The February 2018 issue of the South African magazine, Man-Magnum, includes an article entitled 'Isandlwana: Fact and Fantasy' by Gregor Woods. In view of another damaging fantasy about this battle that became news again with the current anniversary and re-enactment of the battle, it seems appropriate to bring the fantasy exposed by Woods to a wider audience. A Colonial soldier who escaped from the battle, Captain C Nourse of the Natal Native Contingent, presented to a young admirer the revolver he used during the battle to perform several historically important and heroic deeds, together with a detailed account of these deeds. The young admirer subsequently published a photograph of the revolver and accompanying story in an earlier version of Man-Magnum, possibly compounding Nourse's falsehoods with his own additions.

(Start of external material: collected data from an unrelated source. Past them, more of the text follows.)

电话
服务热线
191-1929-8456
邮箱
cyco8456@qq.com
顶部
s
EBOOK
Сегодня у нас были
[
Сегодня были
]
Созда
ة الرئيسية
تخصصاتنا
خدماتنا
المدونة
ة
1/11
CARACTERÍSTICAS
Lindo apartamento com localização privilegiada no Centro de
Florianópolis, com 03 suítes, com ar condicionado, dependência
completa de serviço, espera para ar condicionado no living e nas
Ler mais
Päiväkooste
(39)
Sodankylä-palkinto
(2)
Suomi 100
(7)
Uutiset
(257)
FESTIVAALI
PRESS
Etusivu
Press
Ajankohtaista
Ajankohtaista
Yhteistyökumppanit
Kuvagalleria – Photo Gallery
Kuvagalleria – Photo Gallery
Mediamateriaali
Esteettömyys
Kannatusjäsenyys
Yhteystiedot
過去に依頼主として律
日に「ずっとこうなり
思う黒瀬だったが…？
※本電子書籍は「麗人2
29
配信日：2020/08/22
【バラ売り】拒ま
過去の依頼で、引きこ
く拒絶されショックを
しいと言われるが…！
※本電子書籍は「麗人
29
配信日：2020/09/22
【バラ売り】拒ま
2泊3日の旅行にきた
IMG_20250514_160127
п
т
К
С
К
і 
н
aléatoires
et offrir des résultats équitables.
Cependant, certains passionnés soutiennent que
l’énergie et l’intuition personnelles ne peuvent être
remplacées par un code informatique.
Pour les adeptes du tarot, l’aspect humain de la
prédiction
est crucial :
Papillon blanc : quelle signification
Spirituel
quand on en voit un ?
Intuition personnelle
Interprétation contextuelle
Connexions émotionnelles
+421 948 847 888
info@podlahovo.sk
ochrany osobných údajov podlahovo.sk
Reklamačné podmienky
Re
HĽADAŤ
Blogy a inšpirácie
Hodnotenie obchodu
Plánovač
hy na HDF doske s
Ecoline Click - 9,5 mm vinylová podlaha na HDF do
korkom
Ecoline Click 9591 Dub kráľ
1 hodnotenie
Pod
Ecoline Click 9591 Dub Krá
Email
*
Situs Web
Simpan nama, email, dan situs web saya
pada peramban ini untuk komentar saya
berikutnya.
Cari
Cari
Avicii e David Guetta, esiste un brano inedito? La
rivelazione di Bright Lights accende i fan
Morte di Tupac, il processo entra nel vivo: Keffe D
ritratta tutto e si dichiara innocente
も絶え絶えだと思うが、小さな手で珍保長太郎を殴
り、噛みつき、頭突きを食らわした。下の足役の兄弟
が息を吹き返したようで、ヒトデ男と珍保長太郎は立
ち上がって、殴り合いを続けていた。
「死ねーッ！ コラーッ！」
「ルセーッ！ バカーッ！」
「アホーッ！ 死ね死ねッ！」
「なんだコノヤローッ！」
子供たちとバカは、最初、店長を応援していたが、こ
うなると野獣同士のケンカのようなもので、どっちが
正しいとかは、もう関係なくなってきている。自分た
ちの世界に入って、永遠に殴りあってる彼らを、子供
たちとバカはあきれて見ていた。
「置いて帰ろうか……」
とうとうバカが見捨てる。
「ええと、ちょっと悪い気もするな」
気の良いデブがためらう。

All that can be conclusively proved about Nourse's involvement was its beginning at the very start of the battle, and its end with his arrival at Helpmekaar. Since the men of the NNC company commanded by Nourse took to their heels very early in the battle, it can safely be concluded that they were led from the field by Nourse himself. Everything else in his account involved other men, whose actions were authenticated and widely publicised after the war. Even the Webley revolver that Nourse claimed to have used often and with remarkable accuracy during the battle turned out to be a model that first appeared in 1880.
According to Woods, the very obvious moral of the story is not to embellish or romanticize anything that appears 'in print', because it will be exposed as false. Another fantacist who is currently very active in the Kingdom of the Zulus should take heed.